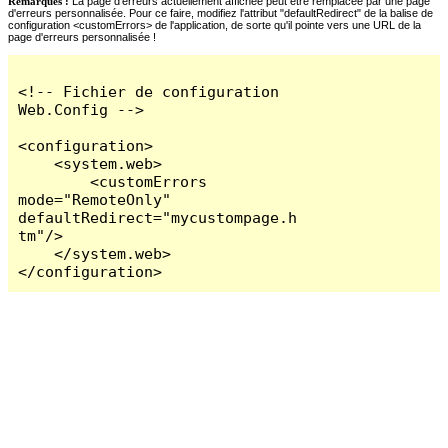
Remarques :
La page d'erreurs actuellement affichée peut être remplacée par une page
d'erreurs personnalisée. Pour ce faire, modifiez l'attribut "defaultRedirect" de la balise de
configuration <customErrors> de l'application, de sorte qu'il pointe vers une URL de la
page d'erreurs personnalisée !
<!-- Fichier de configuration 
Web.Config -->

<configuration>

    <system.web>

        <customErrors 
mode="RemoteOnly" 
defaultRedirect="mycustompage.h
tm"/>

    </system.web>

</configuration>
_ _ _ _ _ _ _
None of the pictures should be copied, but every record above must be returned exactly.

Remarques :
La page d'erreurs actuellement affichée peut être remplacée par une page
d'erreurs personnalisée. Pour ce faire, modifiez l'attribut "defaultRedirect" de la balise de
configuration <customErrors> de l'application, de sorte qu'il pointe vers une URL de la
page d'erreurs personnalisée !
<!-- Fichier de configuration 
Web.Config -->

<configuration>

    <system.web>

        <customErrors 
mode="RemoteOnly" 
defaultRedirect="mycustompage.h
tm"/>

    </system.web>

</configuration>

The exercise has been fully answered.